The Second Great Awakening was a Protestant fervor movement that started in about 1790 and lasted almost until 1840. For many people, its main highlight was the psychological transformation of one’s religious identity, some kind of rebirth.
Explanation:
The Second Great Awakening was a period of evangelical revival and fervor in the newly formed American nation. Many people who were seeking a place and opportunity to worship their Christian God free from persecution settled the British colonies. Being such a place, America became a country with a religious nation. When the Second Great Awakening was starting, with huge pleasure and excitement, the preachers delivered the message to the people in the form of wandering revivals in large cities and small towns throughout the whole country.

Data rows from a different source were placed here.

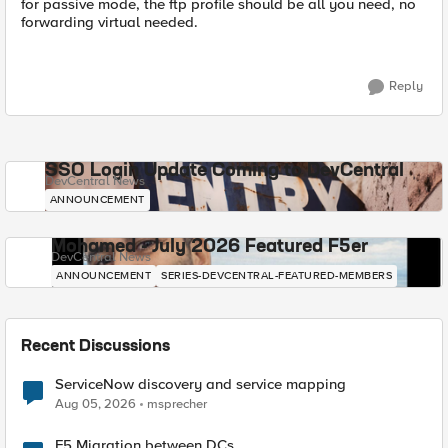
for passive mode, the ftp profile should be all you need, no
forwarding virtual needed.
Reply
SSO Login Update Coming to DevCentral
DevCentral News
ANNOUNCEMENT
Mohamed - July 2026 Featured F5er
DevCentral News
ANNOUNCEMENT
SERIES-DEVCENTRAL-FEATURED-MEMBERS
Recent Discussions
ServiceNow discovery and service mapping
Aug 05, 2026
msprecher
F5 Migration between DCs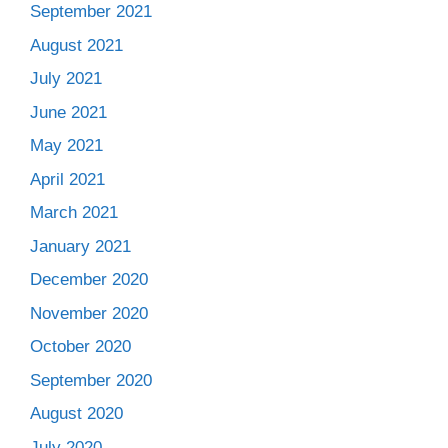
September 2021
August 2021
July 2021
June 2021
May 2021
April 2021
March 2021
January 2021
December 2020
November 2020
October 2020
September 2020
August 2020
July 2020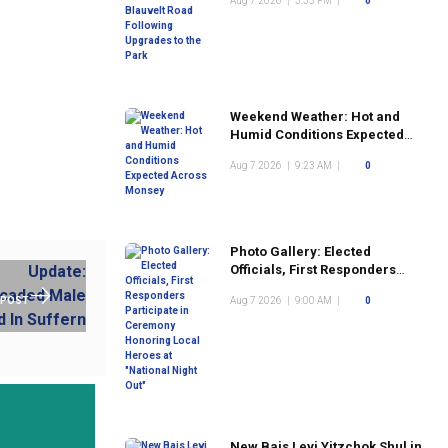
Aug 7 2026
|
3:35 PM
|
0
the Park
Weekend Weather: Hot and
Humid Conditions Expected
Across Monsey
Aug 7 2026
|
9:23 AM
|
0
Photo Gallery: Elected
Officials, First Responders
Participate in Ceremony
 POST
Aug 7 2026
|
9:00 AM
|
0
Honoring Local Heroes at
"National Night Out"
New Bais Levi Yitzchok Shul in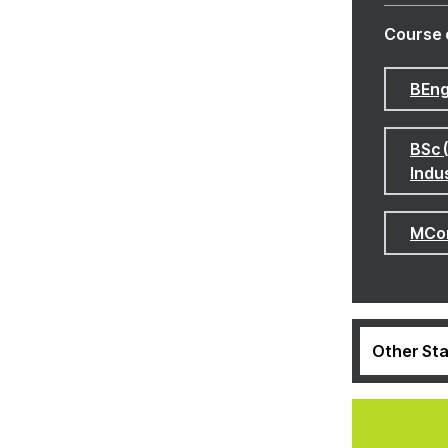
Course 
BEng
BSc 
Indu
MCom
Other Sta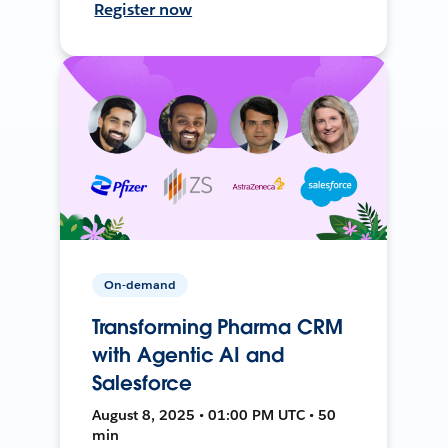
Register now
On-demand
Transforming Pharma CRM
with Agentic AI and
Salesforce
August 8, 2025 • 01:00 PM UTC • 50
min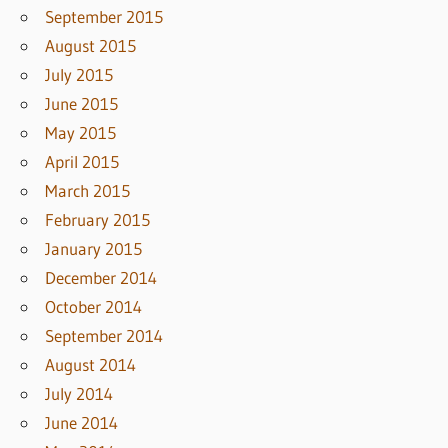
September 2015
August 2015
July 2015
June 2015
May 2015
April 2015
March 2015
February 2015
January 2015
December 2014
October 2014
September 2014
August 2014
July 2014
June 2014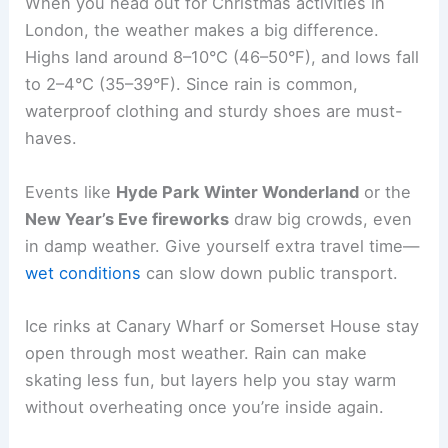
When you head out for Christmas activities in
London, the weather makes a big difference.
Highs land around 8–10°C (46–50°F), and lows fall
to 2–4°C (35–39°F). Since rain is common,
waterproof clothing and sturdy shoes are must-
haves.
Events like
Hyde Park Winter Wonderland
or the
New Year’s Eve fireworks
draw big crowds, even
in damp weather. Give yourself extra travel time—
wet conditions
can slow down public transport.
Ice rinks at Canary Wharf or Somerset House stay
open through most weather. Rain can make
skating less fun, but layers help you stay warm
without overheating once you’re inside again.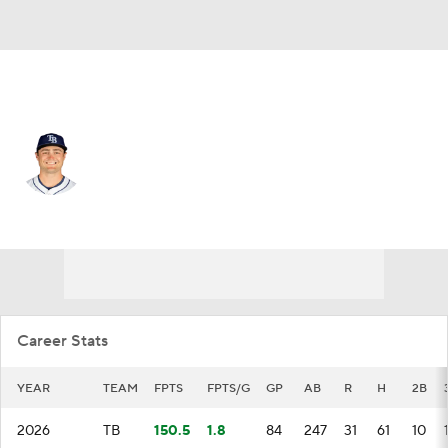
Tampa Bay • #15 • 2B
Ben Williamson
Player Home
Fantasy
Game Log
Splits
Career
Career Stats
YEAR
TEAM
FPTS
FPTS/G
GP
AB
R
H
2B
2026
TB
150.5
1.8
84
247
31
61
10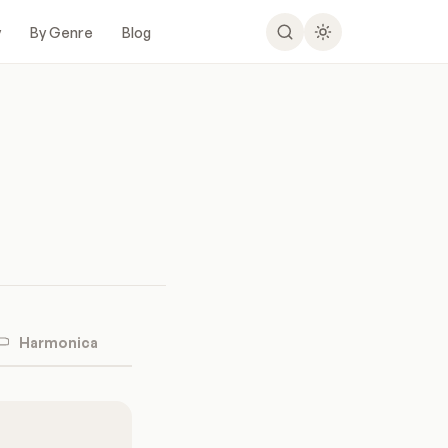
y
By Genre
Blog
Harmonica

Those revivals were mass religious and social events where faith and belief were renewed with the emotional preaching of some evangelists. The Second Great Awakening was an expression of Arminian theology. Thanks to that theology, all people could be saved with the help of conversion, repentance, and revivals. The primary function of the Second Great Awakening was soul-winning. It stimulated a number of philanthropic and moral reforms such as the emancipation of women and temperance. The Second Great Awakening also resulted in the founding of many seminaries and colleges and the organizing mission societies all over the country.
The Second Great Awakening is usually divided into three phases, and the first one that lasted from 1795 to 1810 is associated with meetings at border camps. Those meetings were held by John McGee, Barton W. Stone, and James McGreedy, the American preachers, in the states of Tennessee and Kentucky. The second stage is considered to be more conservative; it lasted from 1810 to 1825. This phase’s crucial figures were theologians Lyman Beecher, Timothy Dwight, Asahel Nettleton, and Nathaniel W. Taylor. It was mostly concentrated in the New England’s Congregational Churches. The third phase continued from 1825 until 1835; it is known for the actions of Charles Grandison Finney, the evangelist. He started his revival in towns of the west of New York, but then also held revival meetings in big cities in Britain and America.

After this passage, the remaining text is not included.